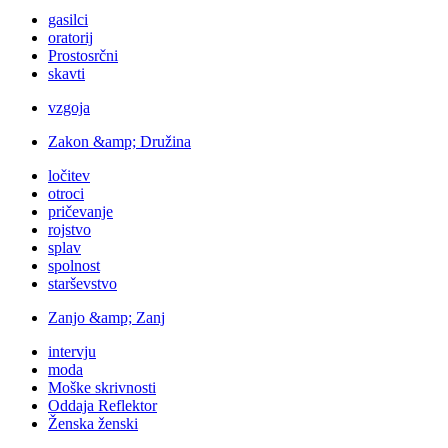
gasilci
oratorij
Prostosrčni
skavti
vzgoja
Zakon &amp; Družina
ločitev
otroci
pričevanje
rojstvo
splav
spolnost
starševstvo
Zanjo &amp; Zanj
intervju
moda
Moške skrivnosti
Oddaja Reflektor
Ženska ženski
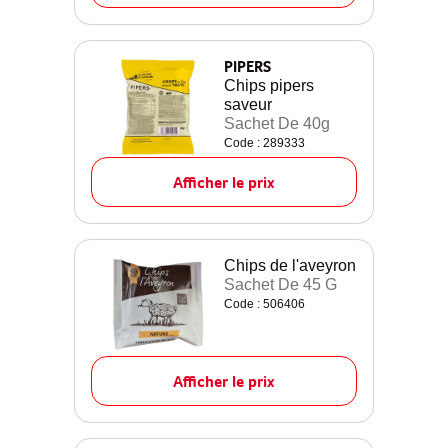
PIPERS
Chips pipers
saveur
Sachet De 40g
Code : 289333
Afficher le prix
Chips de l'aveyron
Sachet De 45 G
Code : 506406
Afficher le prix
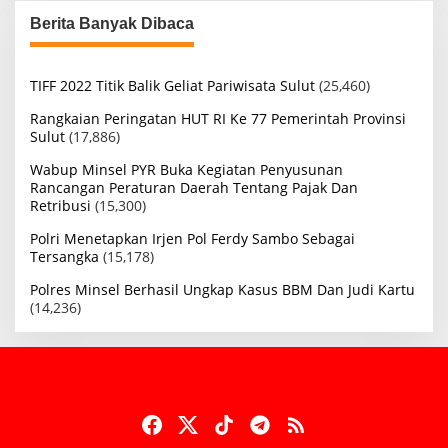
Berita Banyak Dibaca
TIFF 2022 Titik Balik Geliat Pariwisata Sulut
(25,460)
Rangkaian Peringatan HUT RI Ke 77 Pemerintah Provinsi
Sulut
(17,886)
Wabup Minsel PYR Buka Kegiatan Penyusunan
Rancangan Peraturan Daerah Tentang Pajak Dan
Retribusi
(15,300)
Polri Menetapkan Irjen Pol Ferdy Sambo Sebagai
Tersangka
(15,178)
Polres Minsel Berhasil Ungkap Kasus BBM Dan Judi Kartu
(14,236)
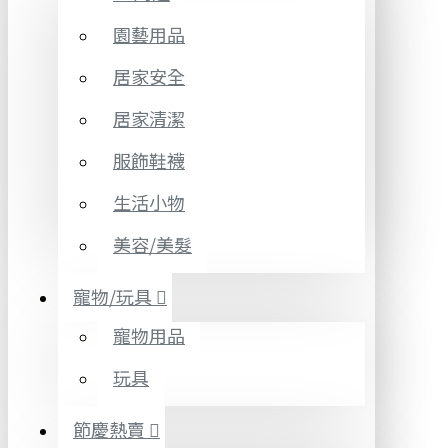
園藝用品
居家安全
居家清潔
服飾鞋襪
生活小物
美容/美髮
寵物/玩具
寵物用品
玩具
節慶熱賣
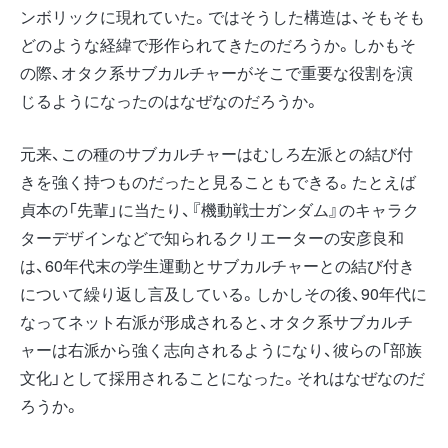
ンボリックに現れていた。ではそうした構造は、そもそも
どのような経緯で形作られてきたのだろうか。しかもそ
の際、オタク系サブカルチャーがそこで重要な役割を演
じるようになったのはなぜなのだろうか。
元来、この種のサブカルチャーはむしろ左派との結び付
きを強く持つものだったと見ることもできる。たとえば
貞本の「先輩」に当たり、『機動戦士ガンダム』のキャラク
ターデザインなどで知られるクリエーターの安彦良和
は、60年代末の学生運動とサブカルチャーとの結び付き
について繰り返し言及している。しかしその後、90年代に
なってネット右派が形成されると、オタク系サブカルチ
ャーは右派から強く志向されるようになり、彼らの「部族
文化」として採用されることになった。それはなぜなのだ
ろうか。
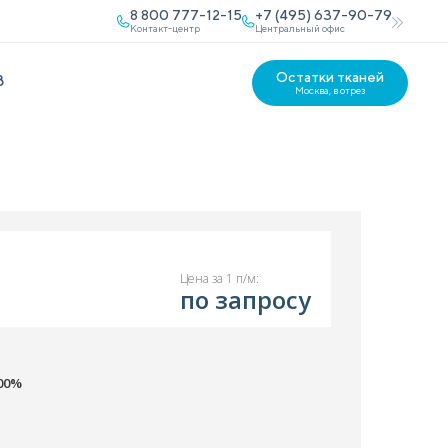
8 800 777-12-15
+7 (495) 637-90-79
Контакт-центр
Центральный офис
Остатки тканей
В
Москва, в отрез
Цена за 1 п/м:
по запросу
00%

==========

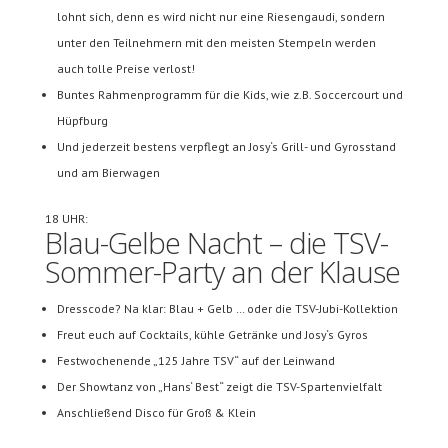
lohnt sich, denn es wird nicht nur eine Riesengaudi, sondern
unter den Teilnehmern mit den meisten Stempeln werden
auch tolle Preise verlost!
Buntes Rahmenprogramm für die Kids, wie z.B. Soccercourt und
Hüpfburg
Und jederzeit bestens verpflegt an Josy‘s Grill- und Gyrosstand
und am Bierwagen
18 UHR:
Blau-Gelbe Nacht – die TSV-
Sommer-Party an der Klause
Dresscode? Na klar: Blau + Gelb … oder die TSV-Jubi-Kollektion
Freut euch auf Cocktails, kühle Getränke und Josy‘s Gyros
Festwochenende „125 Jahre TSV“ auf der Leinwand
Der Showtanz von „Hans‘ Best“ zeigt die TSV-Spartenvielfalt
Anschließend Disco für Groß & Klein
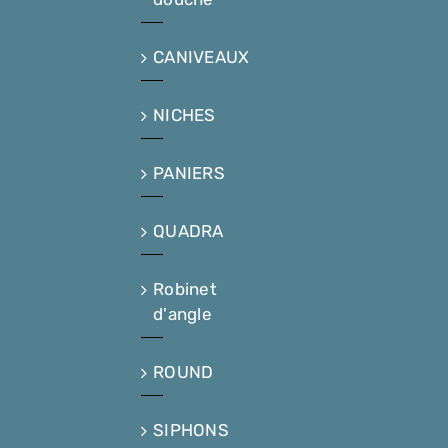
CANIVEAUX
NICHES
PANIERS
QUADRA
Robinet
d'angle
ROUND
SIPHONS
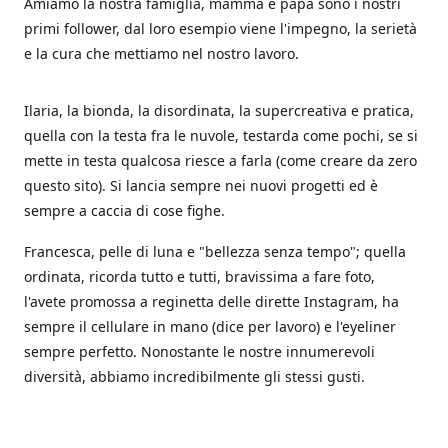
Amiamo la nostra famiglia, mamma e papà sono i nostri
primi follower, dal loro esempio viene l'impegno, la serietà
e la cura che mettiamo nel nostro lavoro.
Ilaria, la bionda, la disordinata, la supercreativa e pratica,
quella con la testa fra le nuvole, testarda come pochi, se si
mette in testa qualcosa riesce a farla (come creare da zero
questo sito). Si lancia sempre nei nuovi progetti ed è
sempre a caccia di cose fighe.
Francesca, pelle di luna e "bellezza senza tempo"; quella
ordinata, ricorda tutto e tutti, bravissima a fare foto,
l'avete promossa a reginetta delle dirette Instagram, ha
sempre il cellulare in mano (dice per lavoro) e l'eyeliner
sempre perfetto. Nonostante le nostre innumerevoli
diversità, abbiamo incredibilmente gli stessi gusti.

==========

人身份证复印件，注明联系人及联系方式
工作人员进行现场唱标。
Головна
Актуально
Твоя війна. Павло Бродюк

==========

What you need to do: Only lines containing the word "come" should appear in the answer, and every such line from the records above must be there.

Solution:
quella con la testa fra le nuvole, testarda come pochi, se si
mette in testa qualcosa riesce a farla (come creare da zero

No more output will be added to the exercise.